Note that lists with gaps require more comparison operations than other data structures (the algorithms given above require on average L ( n ) / p + 1 / (1 + p ) operations). When using real numbers as keys, operations in lists with gaps turned out to be a little slower than in the non-recursive implementation of the AVL tree, and searching in lists with gaps was a little slower than searching in 2-3 trees (however, inserting and deleting in the lists with gaps were faster than in the recursive implementation of 2-3 trees). If the comparison operations are very expensive, you can modify the algorithm so that the key you are looking for will not be compared with the key of other nodes more than once per node. When p = 1/2, the upper limit of the number of comparisons is 7/2 + 3/2 * log 2 n .

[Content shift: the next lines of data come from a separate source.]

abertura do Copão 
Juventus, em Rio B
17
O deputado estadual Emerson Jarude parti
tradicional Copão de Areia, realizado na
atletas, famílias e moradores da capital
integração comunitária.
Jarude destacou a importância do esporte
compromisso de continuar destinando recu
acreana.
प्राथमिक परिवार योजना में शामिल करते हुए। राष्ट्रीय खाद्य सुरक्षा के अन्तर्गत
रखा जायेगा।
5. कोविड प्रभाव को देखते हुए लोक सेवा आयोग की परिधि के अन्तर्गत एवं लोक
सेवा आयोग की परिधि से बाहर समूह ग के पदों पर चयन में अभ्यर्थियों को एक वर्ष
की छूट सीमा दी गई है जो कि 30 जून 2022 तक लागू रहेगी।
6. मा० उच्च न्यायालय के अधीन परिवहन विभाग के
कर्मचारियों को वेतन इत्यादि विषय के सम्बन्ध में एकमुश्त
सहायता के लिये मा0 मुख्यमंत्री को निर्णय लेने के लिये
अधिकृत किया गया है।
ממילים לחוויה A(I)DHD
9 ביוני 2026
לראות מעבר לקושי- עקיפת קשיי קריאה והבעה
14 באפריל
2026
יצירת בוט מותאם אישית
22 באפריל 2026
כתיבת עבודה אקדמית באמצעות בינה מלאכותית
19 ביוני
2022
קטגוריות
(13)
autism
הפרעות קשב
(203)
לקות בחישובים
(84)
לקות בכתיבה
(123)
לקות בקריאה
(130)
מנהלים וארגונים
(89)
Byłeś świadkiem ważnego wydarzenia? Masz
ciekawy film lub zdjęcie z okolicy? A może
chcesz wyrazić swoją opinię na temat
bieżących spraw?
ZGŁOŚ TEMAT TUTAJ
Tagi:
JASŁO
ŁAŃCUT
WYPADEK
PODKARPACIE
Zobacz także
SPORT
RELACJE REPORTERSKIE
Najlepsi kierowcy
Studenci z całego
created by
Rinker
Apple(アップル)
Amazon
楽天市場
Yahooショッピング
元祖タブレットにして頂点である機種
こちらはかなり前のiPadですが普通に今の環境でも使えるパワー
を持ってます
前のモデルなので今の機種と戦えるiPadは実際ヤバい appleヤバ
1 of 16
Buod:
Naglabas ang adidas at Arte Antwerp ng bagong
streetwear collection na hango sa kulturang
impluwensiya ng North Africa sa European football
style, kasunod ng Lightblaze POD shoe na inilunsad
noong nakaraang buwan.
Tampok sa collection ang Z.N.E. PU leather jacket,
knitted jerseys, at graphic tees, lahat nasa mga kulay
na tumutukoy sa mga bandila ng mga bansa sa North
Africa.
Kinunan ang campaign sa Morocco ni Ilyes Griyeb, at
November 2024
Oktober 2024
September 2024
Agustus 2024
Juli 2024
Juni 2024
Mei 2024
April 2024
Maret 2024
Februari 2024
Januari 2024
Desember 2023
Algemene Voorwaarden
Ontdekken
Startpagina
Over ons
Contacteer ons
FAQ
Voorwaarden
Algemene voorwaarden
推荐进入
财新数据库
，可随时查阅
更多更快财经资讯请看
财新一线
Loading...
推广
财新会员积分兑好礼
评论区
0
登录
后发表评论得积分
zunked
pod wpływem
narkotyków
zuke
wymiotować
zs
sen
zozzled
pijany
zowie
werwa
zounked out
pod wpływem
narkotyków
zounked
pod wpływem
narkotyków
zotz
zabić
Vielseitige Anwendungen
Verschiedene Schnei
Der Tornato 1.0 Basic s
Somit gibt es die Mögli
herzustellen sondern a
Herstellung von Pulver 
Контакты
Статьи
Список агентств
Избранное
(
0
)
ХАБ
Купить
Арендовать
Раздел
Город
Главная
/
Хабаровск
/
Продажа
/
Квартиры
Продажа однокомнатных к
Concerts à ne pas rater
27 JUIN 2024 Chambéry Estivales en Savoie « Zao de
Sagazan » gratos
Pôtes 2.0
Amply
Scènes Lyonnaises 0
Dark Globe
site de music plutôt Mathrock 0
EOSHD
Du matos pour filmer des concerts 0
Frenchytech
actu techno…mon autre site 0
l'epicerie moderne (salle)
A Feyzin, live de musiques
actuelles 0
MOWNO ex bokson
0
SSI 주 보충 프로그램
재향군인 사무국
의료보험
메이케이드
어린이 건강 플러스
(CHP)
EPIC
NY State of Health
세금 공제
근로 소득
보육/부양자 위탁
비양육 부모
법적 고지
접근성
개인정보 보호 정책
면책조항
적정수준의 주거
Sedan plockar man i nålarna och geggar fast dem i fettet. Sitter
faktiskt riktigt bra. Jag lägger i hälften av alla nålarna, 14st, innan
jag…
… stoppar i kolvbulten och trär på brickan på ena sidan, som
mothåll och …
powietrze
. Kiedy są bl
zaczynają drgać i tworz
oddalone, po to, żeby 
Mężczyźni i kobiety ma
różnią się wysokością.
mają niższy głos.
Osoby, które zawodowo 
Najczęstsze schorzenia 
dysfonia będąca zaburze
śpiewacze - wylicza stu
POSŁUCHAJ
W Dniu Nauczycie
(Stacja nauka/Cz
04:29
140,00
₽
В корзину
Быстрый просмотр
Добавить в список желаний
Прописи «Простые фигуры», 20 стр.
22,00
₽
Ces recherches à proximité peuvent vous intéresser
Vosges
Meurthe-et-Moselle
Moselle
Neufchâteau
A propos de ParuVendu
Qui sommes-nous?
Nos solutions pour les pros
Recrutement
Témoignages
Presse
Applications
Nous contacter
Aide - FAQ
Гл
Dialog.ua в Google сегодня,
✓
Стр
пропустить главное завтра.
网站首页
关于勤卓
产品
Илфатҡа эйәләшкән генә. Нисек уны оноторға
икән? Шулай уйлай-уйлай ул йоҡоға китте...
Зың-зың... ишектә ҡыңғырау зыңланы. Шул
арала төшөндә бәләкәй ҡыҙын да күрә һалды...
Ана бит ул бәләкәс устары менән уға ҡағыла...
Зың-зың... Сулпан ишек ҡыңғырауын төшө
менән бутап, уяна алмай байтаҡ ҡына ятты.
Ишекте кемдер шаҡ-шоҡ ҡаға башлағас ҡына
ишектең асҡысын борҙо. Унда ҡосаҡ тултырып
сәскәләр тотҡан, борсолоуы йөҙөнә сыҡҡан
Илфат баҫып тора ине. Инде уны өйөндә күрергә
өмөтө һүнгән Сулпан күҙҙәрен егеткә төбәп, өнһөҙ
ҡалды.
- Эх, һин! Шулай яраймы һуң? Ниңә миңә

Uneven distribution of requests


Self-regulating trees can adapt to the uneven distribution of requests. Since lists with gaps are faster than self-regulating trees a fairly large number of times, self-regulating trees are faster only with some very uneven distribution of requests. We could try to develop self-regulating lists with gaps, however, we did not see any practical sense in this and did not want to spoil the simplicity and performance of the original implementation. If the application expects non-uniform queries, then using self-regulating trees or adding caching will be preferable.

Conclusion


From a theoretical point of view, lists with gaps are not needed. Balanced trees can do the same operations and have a good difficulty at worst (as opposed to lists with gaps). However, the implementation of balanced trees is a difficult task and, as a result, they are rarely implemented in practice, except as lab work in universities.

Gap lists are a simple data structure that can be used instead of balanced trees in most cases. Algorithms are very easy to implement, extend and modify. Regular implementations of operations on gaps with lists are about as fast as highly optimized implementations on balanced trees and are significantly faster than ordinary, non-highly optimized implementations.